Your objective
Print exactly the lines below between the line holding "categorized as necessary" and the line holding "only with your", inclusive, and nothing more.

*** Supplied records

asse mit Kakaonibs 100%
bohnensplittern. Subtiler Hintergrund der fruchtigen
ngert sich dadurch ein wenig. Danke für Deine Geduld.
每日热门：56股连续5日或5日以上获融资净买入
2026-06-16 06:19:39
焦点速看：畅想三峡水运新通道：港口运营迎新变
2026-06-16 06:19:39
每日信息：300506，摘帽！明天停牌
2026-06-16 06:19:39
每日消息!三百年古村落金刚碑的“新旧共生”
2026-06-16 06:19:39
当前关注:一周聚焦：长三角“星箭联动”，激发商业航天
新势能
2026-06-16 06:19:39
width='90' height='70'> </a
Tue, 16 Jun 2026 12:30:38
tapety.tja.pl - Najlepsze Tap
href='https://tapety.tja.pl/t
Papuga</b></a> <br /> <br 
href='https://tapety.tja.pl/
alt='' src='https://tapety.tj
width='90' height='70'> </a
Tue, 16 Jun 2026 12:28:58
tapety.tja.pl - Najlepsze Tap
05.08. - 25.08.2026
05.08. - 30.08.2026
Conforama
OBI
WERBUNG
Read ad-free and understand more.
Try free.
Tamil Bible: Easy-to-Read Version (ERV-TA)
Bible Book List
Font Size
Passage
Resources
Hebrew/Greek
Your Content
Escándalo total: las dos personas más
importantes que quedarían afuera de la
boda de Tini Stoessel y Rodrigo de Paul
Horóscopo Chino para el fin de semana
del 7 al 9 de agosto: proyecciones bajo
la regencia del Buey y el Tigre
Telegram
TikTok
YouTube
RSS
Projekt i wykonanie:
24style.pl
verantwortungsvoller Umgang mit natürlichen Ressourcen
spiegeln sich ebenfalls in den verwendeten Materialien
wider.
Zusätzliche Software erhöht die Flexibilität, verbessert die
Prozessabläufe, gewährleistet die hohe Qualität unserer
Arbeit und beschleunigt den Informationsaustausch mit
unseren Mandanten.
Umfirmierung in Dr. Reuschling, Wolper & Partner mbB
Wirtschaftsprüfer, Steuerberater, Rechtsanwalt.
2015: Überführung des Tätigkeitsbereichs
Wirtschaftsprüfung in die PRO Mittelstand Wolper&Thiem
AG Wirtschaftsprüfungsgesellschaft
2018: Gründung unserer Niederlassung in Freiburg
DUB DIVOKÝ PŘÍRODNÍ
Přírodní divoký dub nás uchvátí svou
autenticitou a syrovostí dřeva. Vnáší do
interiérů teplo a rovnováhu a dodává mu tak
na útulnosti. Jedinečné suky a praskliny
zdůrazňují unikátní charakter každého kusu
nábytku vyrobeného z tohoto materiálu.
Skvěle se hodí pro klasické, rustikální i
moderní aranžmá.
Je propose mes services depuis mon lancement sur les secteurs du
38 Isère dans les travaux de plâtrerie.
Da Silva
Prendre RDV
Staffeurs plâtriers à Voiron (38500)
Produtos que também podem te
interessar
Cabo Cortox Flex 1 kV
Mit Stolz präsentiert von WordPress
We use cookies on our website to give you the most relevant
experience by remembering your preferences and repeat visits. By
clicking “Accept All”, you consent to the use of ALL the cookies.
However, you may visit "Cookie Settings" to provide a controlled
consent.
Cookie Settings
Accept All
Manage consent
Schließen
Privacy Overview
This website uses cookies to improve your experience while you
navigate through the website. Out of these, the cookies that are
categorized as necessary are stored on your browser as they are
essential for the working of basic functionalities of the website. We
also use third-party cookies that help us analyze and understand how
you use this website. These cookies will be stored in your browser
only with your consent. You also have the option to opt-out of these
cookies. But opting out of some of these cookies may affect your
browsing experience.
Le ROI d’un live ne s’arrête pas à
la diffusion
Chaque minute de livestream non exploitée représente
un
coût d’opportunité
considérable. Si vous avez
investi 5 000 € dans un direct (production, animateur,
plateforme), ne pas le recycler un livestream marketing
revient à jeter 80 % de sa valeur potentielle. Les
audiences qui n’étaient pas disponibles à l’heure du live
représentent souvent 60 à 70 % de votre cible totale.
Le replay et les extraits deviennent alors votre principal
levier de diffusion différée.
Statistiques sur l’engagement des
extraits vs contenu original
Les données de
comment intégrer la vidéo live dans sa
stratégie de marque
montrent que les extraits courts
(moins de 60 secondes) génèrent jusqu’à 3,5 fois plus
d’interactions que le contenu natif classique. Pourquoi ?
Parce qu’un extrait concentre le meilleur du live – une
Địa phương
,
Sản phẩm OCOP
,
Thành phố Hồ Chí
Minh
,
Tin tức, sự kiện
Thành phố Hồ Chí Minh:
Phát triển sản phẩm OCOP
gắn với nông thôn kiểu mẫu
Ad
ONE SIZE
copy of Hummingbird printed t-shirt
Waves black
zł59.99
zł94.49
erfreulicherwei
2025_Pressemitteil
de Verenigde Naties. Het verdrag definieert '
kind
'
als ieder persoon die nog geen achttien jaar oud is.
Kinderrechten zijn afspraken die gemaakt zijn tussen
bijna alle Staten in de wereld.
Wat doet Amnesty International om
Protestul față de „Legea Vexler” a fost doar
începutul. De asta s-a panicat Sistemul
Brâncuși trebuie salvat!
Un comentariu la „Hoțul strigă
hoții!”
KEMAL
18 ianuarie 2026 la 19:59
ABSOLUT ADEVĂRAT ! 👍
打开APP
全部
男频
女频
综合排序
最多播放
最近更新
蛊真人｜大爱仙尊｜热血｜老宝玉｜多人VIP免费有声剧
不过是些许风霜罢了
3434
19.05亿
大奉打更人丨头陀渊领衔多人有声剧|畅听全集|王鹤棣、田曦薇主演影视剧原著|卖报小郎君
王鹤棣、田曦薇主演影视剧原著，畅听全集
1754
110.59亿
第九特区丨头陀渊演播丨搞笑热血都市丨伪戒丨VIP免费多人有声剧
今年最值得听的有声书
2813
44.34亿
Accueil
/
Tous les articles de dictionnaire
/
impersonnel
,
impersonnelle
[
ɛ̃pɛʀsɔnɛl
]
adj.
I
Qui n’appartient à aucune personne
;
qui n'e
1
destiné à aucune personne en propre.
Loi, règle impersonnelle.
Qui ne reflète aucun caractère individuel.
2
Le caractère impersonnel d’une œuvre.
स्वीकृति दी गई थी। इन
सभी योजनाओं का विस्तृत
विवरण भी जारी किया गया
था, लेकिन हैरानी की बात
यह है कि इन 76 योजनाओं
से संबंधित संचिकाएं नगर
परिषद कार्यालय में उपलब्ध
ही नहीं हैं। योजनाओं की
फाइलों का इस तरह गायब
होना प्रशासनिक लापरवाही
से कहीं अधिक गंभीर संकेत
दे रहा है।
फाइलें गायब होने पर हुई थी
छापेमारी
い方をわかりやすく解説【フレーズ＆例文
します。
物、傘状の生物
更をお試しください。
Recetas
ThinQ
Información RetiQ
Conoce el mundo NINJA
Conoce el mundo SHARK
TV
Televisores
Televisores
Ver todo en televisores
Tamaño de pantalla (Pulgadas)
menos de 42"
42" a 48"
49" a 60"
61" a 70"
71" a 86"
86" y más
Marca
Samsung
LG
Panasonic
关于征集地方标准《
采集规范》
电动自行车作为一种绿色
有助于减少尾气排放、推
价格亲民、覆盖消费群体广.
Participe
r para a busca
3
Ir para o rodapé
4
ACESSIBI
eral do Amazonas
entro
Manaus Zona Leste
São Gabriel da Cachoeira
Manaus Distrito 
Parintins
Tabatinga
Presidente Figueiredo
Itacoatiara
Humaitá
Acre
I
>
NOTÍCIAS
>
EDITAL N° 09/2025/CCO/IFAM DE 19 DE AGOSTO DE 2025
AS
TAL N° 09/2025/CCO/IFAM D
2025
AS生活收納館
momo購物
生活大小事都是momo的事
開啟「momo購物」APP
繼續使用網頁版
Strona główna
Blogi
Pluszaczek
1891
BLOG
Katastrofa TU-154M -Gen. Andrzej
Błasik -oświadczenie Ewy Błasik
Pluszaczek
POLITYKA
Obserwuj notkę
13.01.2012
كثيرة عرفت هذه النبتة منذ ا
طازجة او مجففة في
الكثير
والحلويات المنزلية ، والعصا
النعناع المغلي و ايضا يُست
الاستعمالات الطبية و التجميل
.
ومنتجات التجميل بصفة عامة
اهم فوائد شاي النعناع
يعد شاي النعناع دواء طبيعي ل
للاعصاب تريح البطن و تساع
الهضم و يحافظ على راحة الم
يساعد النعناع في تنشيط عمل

******

Solution to this task
categorized as necessary are stored on your browser as they are
essential for the working of basic functionalities of the website. We
also use third-party cookies that help us analyze and understand how
you use this website. These cookies will be stored in your browser
only with your consent. You also have the option to opt-out of these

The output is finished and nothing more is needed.